■ Work task
A faithful copy of all the data is the goal; omit the pictures.

[Records from a dataset]
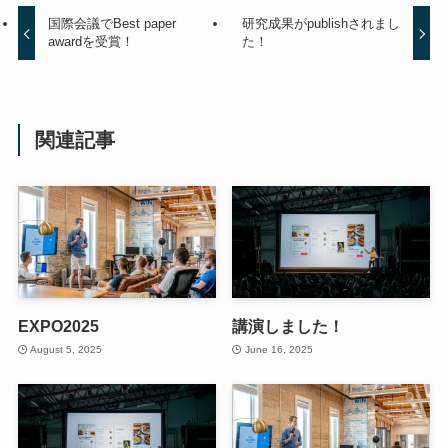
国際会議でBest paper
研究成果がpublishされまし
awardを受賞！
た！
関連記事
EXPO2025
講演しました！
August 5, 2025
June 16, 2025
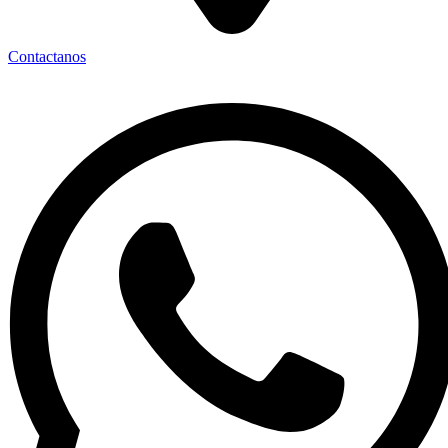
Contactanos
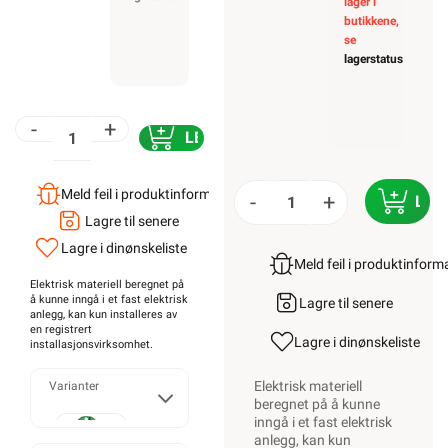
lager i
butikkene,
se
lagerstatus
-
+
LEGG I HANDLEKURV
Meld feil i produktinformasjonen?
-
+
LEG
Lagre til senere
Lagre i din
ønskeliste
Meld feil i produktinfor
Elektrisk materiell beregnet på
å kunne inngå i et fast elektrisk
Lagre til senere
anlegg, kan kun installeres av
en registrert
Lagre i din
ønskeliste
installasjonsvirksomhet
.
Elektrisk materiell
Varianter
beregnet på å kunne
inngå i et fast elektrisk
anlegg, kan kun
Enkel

■ Solved problem
国際会議でBest paper
研究成果がpublishされまし
awardを受賞！
た！
関連記事
EXPO2025
講演しました！
August 5, 2025
June 16, 2025
Contactanos
lager i
butikkene,
se
lagerstatus
-
+
LEGG I HANDLEKURV
Meld feil i produktinformasjonen?
-
+
LEG
Lagre til senere
Lagre i din
ønskeliste
Meld feil i produktinfor
Elektrisk materiell beregnet på
å kunne inngå i et fast elektrisk
Lagre til senere
anlegg, kan kun installeres av
en registrert
Lagre i din
ønskeliste
installasjonsvirksomhet
.
Elektrisk materiell
Varianter
beregnet på å kunne
inngå i et fast elektrisk
anlegg, kan kun
Enkel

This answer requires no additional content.